# Help! Virus prevents Internet Connection



## carreysunshine (Nov 1, 2006)

My two month old Compaq that runs Windows XP won't connect to the internet anymore, not with DSL or even with dial-up using IE or Firefox. When trying to go to websites such as google, I get the meddlesome google.com.org/net/edu/etc nonsense and then it gives me a "page cannot be displayed" message.

I tried following the directions for a worm removal that looked like it addressed the browser redirection from Trend Micro, but I couldn't find the registry entry they said was the problem, leaving me wondering just exactly what it is.
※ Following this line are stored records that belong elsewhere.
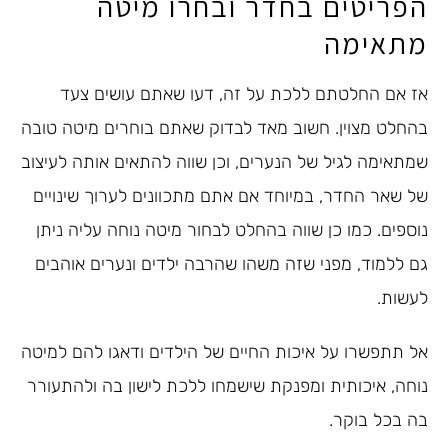
הפריטים בחדר ובחרו מיטה
מתאימה
אז אם החלטתם ללכת על זה, דעו שאתם עושים צעד
בהחלט מצוין. חשוב מאד לבדוק שאתם בוחרים מיטה טובה
שמתאימה לגיל של הנערים, וכן שווה להתאים אותה לעיצוב
של שאר החדר, במיוחד אם אתם מתכוונים לערוך שינויים
נוספים. כמו כן שווה בהחלט לבחור מיטה נוחה עליה ניתן
גם ללמוד, מפני שזה משהו שהרבה ילדים ונערים אוהבים
לעשות.
אל תתפשרו על איכות החיים של הילדים ודאגו להם למיטה
נוחה, איכותית ומפנקת שישמחו ללכת לישון בה ולהתעורר
בה בכל בוקר.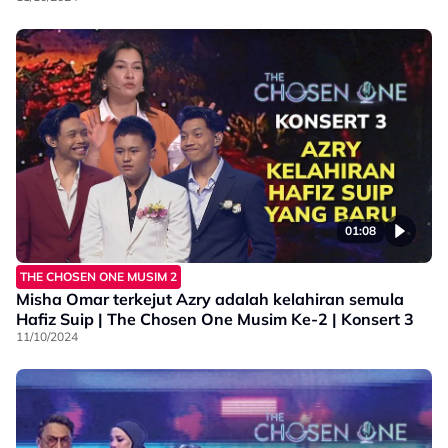
01:08
THE CHOSEN ONE MUSIM 2
Misha Omar terkejut Azry adalah kelahiran semula
Hafiz Suip | The Chosen One Musim Ke-2 | Konsert 3
11/10/2024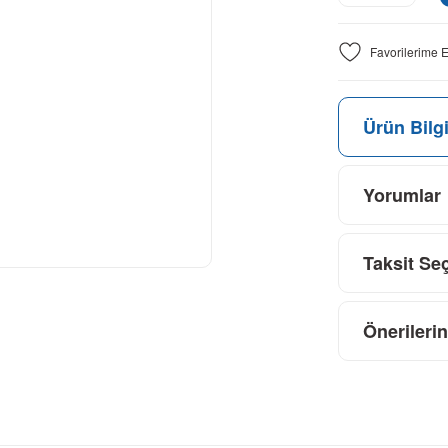
Ürün Bilgi
Yorumlar
Taksit Se
Önerilerin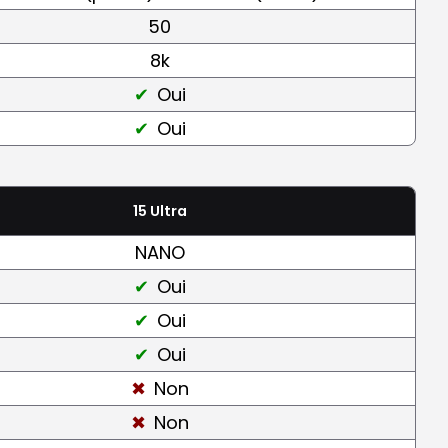
50
8k
Oui
Oui
15 Ultra
NANO
Oui
Oui
Oui
Non
Non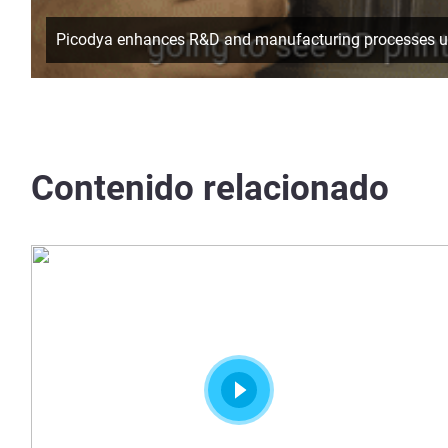
Picodya enhances R&D and manufacturing processes uti
Contenido relacionado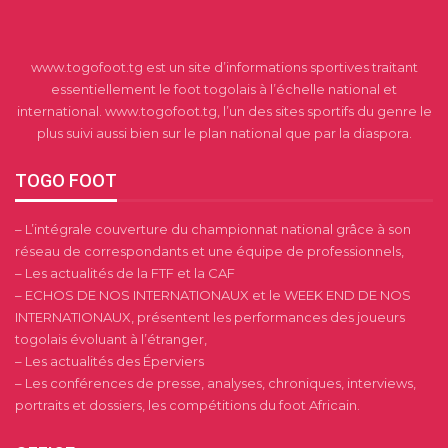
www.togofoot.tg est un site d’informations sportives traitant
essentiellement le foot togolais à l’échelle national et
international. www.togofoot.tg, l’un des sites sportifs du genre le
plus suivi aussi bien sur le plan national que par la diaspora.
TOGO FOOT
– L’intégrale couverture du championnat national grâce à son
réseau de correspondants et une équipe de professionnels,
– Les actualités de la FTF et la CAF
– ECHOS DE NOS INTERNATIONAUX et le WEEK END DE NOS
INTERNATIONAUX, présentent les performances des joueurs
togolais évoluant à l’étranger,
– Les actualités des Éperviers
– Les conférences de presse, analyses, chroniques, interviews,
portraits et dossiers, les compétitions du foot Africain.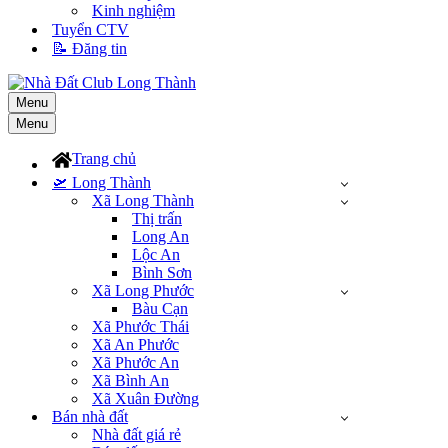
Kinh nghiệm
Tuyển CTV
📝 Đăng tin
Menu
Menu
Trang chủ
🛫 Long Thành
Xã Long Thành
Thị trấn
Long An
Lộc An
Bình Sơn
Xã Long Phước
Bàu Cạn
Xã Phước Thái
Xã An Phước
Xã Phước An
Xã Bình An
Xã Xuân Đường
Bán nhà đất
Nhà đất giá rẻ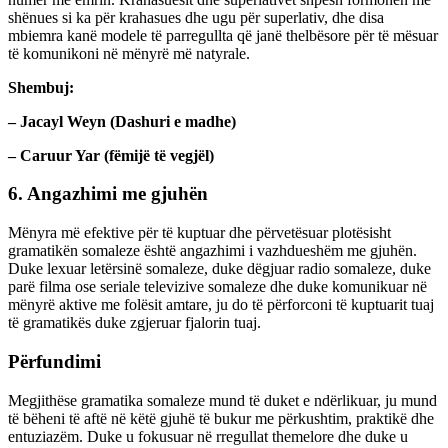
shënues si ka për krahasues dhe ugu për superlativ, dhe disa
mbiemra kanë modele të parregullta që janë thelbësore për të mësuar
të komunikoni në mënyrë më natyrale.
Shembuj:
– Jacayl Weyn (Dashuri e madhe)
– Caruur Yar (fëmijë të vegjël)
6. Angazhimi me gjuhën
Mënyra më efektive për të kuptuar dhe përvetësuar plotësisht
gramatikën somaleze është angazhimi i vazhdueshëm me gjuhën.
Duke lexuar letërsinë somaleze, duke dëgjuar radio somaleze, duke
parë filma ose seriale televizive somaleze dhe duke komunikuar në
mënyrë aktive me folësit amtare, ju do të përforconi të kuptuarit tuaj
të gramatikës duke zgjeruar fjalorin tuaj.
Përfundimi
Megjithëse gramatika somaleze mund të duket e ndërlikuar, ju mund
të bëheni të aftë në këtë gjuhë të bukur me përkushtim, praktikë dhe
entuziazëm. Duke u fokusuar në rregullat themelore dhe duke u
If anyone could help, I would be very grateful.


----------



## flowerorc (Nov 1, 2006)

I don't know much but This happened to me a few days ago, could not connect to the internet and had to reset the modem and everything is fine now.


----------



## cybertech (Apr 16, 2002)

Hi, Welcome to TSG!!

Click *here* to download *HJTsetup.exe*
Save HJTsetup.exe to your desktop.

Double click on the HJTsetup.exe icon on your desktop.
By default it will install to *C:\Program Files\Hijack This*.
Continue to click Next in the setup dialogue boxes until you get to the Select Addition Tasks dialogue.
Put a check by Create a desktop icon then click Next again.
Continue to follow the rest of the prompts from there.
At the final dialogue box click Finish and it will launch Hijack This.
Click on the *Do a system scan and save a log file* button. It will scan and then ask you to save the log.
Click Save to save the log file and then the log will open in notepad.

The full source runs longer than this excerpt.